After running three different classification models, the one that achieved the most optimal F1 score was the RandomForestClassifier, using the undersampling balancing technique.
Below are the results obtained:

DecisionTreeClassifier
-	Unbalanced: F1 = 0.5736, AUC = 0.7161
-	With class_weight: F1 = 0.5651, AUC = 0.7469

LogisticRegression
-	Unbalanced: F1 = 0.1171, AUC = 0.5224
-	With class_weight: F1 = 0.4893, AUC = 0.6923

RandomForestClassifier
-	Unbalanced: F1 = 0.5632, AUC = 0.7035
-	With class_weight: F1 = 0.6363, AUC = 0.7611

# 4. Conclusion
As a conclusion, the objective of this project was to develop a machine learning model to predict customer churn for Beta Bank, targeting an F1 score of at least 0.59.
In the project, to select the right model to fit the desired score, 2 important topics were considered:

1. Model Evaluation:
We tested three classification algorithms (Decision Tree, Logistic Regression, and Random Forest) and compared their performance using both unbalanced data and class balancing techniques (Class Weighting). <br>
- Decision Tree: Struggled to meet the threshold, with F1 scores hovering around 0.56-0.57 regardless of balancing.
- Logistic Regression: Performed poorly due to the non-linear nature of the data, achieving a maximum F1 score of only ~0.49 even with balancing.
- Random Forest: Demonstrated the best performance.
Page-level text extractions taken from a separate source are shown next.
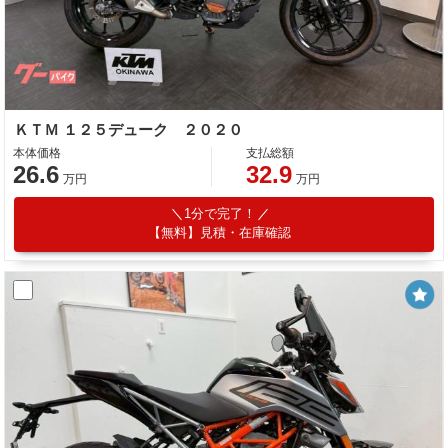
ＫＴＭ １２５デューク ２０２０
本体価格
支払総額
26.6
32.9
万円
万円
1分で完了！
【無料】見積・在庫確認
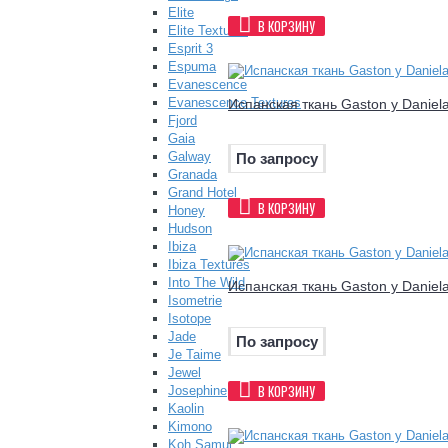
Elite
В КОРЗИНУ
Elite Textures
Esprit 3
Espuma
Evanescence
Evanescence Textures
Испанская ткань Gaston y Daniel
Fjord
Gaia
Galway
По запросу
Granada
Grand Hotel
В КОРЗИНУ
Honey
Hudson
Ibiza
Ibiza Textures
Into The Wild
Испанская ткань Gaston y Daniel
Isometrie
Isotope
Jade
По запросу
Je Taime
Jewel
В КОРЗИНУ
Josephine
Kaolin
Kimono
Koh Samui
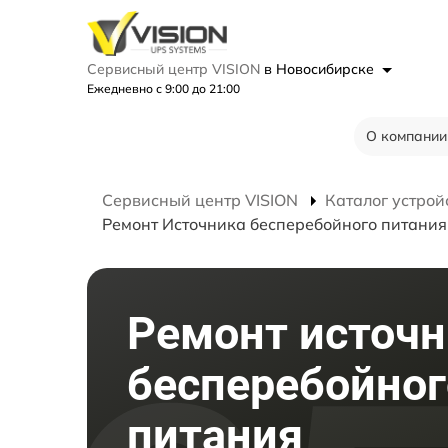
Сервисный центр VISION
в Новосибирске
Ежедневно с 9:00 до 21:00
О компании
Сервисный центр VISION
Каталог устрой
Ремонт Источника бесперебойного питания
Ремонт источн
бесперебойног
питания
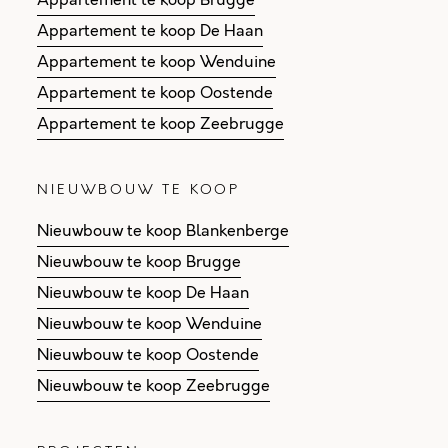
Appartement te koop Brugge
Appartement te koop De Haan
Appartement te koop Wenduine
Appartement te koop Oostende
Appartement te koop Zeebrugge
NIEUWBOUW TE KOOP
Nieuwbouw te koop Blankenberge
Nieuwbouw te koop Brugge
Nieuwbouw te koop De Haan
Nieuwbouw te koop Wenduine
Nieuwbouw te koop Oostende
Nieuwbouw te koop Zeebrugge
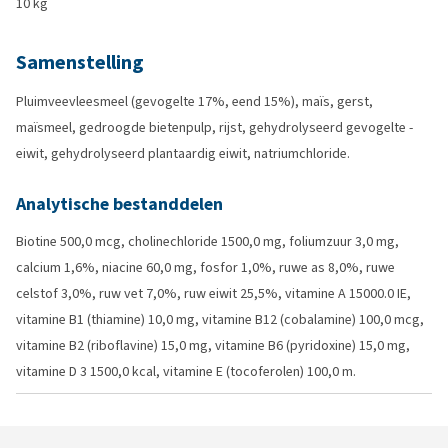
10 kg
Samenstelling
Pluimveevleesmeel (gevogelte 17%, eend 15%), maïs, gerst,
maïsmeel, gedroogde bietenpulp, rijst, gehydrolyseerd gevogelte -
eiwit, gehydrolyseerd plantaardig eiwit, natriumchloride.
Analytische bestanddelen
Biotine 500,0 mcg, cholinechloride 1500,0 mg, foliumzuur 3,0 mg,
calcium 1,6%, niacine 60,0 mg, fosfor 1,0%, ruwe as 8,0%, ruwe
celstof 3,0%, ruw vet 7,0%, ruw eiwit 25,5%, vitamine A 15000.0 IE,
vitamine B1 (thiamine) 10,0 mg, vitamine B12 (cobalamine) 100,0 mcg,
vitamine B2 (riboflavine) 15,0 mg, vitamine B6 (pyridoxine) 15,0 mg,
vitamine D 3 1500,0 kcal, vitamine E (tocoferolen) 100,0 m.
While the unbalanced model fell short (F1 ~0.56), applying Class Weighting significantly boosted its predictive power.

2. Final Model Selection:
- The Random Forest Classifier with class_weight='balanced' is the final selected model.
- Final F1 Score: 0.6363 (Successfully exceeds the 0.59 target).
- AUC-ROC Score: 0.7611 (Indicates the model has a good capability to distinguish between retaining and exiting customers).

Business Impact:
This model effectively balances Precision and Recall, making it a valuable tool for Beta Bank. It allows the bank to proactively target at-risk customers with retention strategies, thereby reducing churn and saving costs associated with acquiring new customers.